WHAT TO WORK ON
For each line of the listing below that contains the string "Governo", copy the line.

━━━ INFORMATION SUPPLIED ━━━

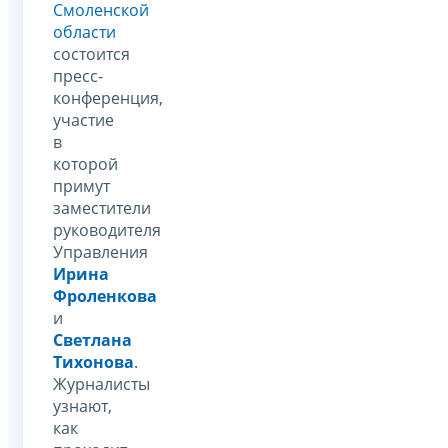
Смоленской
области
состоится
пресс-
конференция,
участие
в
которой
примут
заместители
руководителя
Управления
Ирина
Фроленкова
и
Светлана
Тихонова
.
Журналисты
узнают,
как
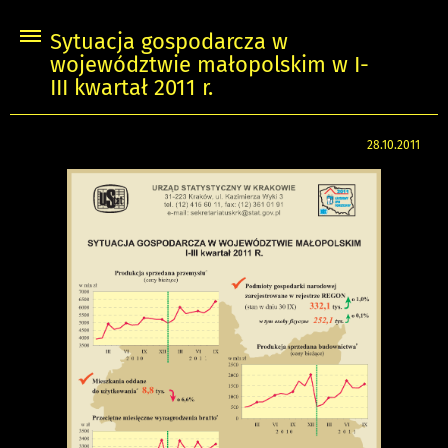
Sytuacja gospodarcza w
województwie małopolskim w I-
III kwartał 2011 r.
28.10.2011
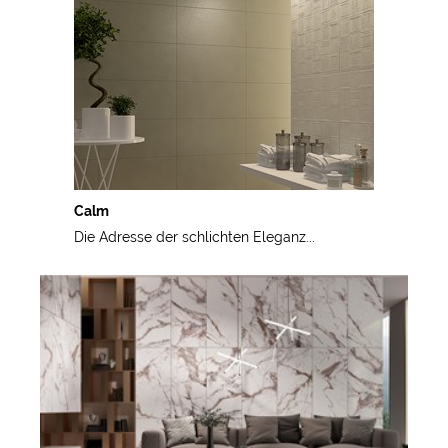
Calm
Die Adresse der schlichten Eleganz...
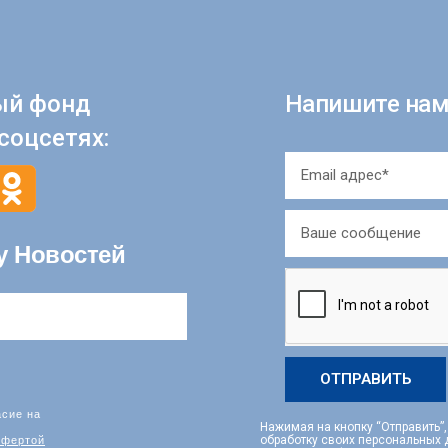
ый фонд
Напишите нам
соцсетях:
у Новостей
ОТПРАВИТЬ
асие на
Нажимая на кнопку “Отправить”
фертой
обработку своих персональных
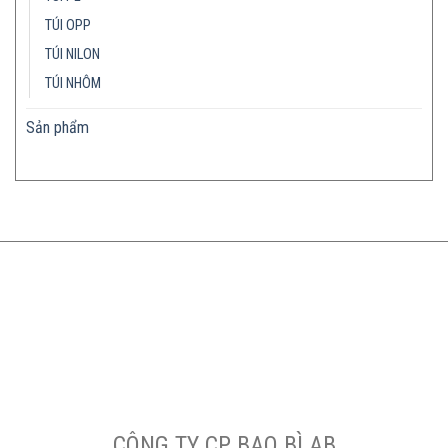
TÚI OPP
TÚI NILON
TÚI NHÔM
Sản phẩm
CÔNG TY CP BAO BÌ AB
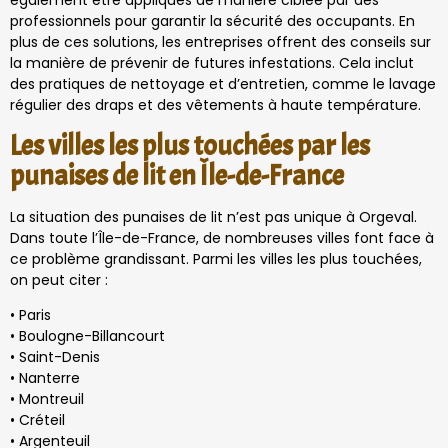
également être appliqués de manière ciblée par des
professionnels pour garantir la sécurité des occupants. En
plus de ces solutions, les entreprises offrent des conseils sur
la manière de prévenir de futures infestations. Cela inclut
des pratiques de nettoyage et d’entretien, comme le lavage
régulier des draps et des vêtements à haute température.
Les villes les plus touchées par les
punaises de lit en Île-de-France
La situation des punaises de lit n’est pas unique à Orgeval.
Dans toute l’Île-de-France, de nombreuses villes font face à
ce problème grandissant. Parmi les villes les plus touchées,
on peut citer :
• Paris
• Boulogne-Billancourt
• Saint-Denis
• Nanterre
• Montreuil
• Créteil
• Argenteuil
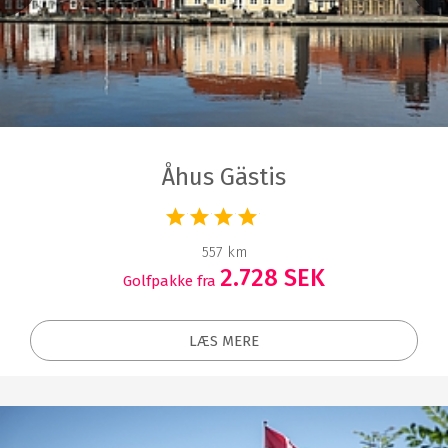
Åhus Gästis
557 km
2.728 SEK
Golfpakke fra
LÆS MERE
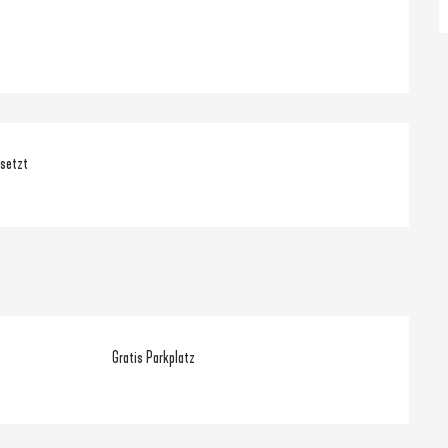
nsetzt
Gratis Parkplatz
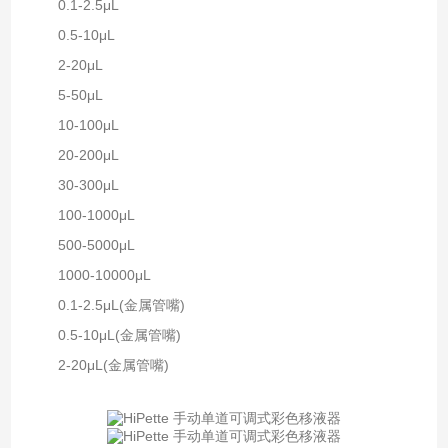
0.1-2.5μL
0.5-10μL
2-20μL
5-50μL
10-100μL
20-200μL
30-300μL
100-1000μL
500-5000μL
1000-10000μL
0.1-2.5μL(金属管嘴)
0.5-10μL(金属管嘴)
2-20μL(金属管嘴)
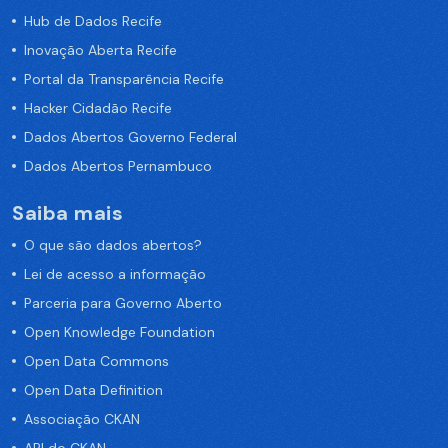
Hub de Dados Recife
Inovação Aberta Recife
Portal da Transparência Recife
Hacker Cidadão Recife
Dados Abertos Governo Federal
Dados Abertos Pernambuco
Saiba mais
O que são dados abertos?
Lei de acesso a informação
Parceria para Governo Aberto
Open Knowledge Foundation
Open Data Commons
Open Data Definition
Associação CKAN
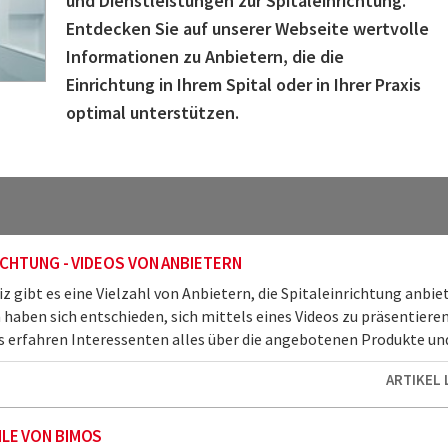
und Dienstleistungen zur Spitaleinrichtung.
Entdecken Sie auf unserer Webseite wertvolle
Informationen zu Anbietern, die die
Einrichtung in Ihrem Spital oder in Ihrer Praxis
optimal unterstützen.
ICHTUNG - VIDEOS VON ANBIETERN
iz gibt es eine Vielzahl von Anbietern, die Spitaleinrichtung anbie
 haben sich entschieden, sich mittels eines Videos zu präsentieren
s erfahren Interessenten alles über die angebotenen Produkte und 
ARTIKEL
LE VON BIMOS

━━━

SOLUTION TO THIS TASK
Dados Abertos Governo Federal
Parceria para Governo Aberto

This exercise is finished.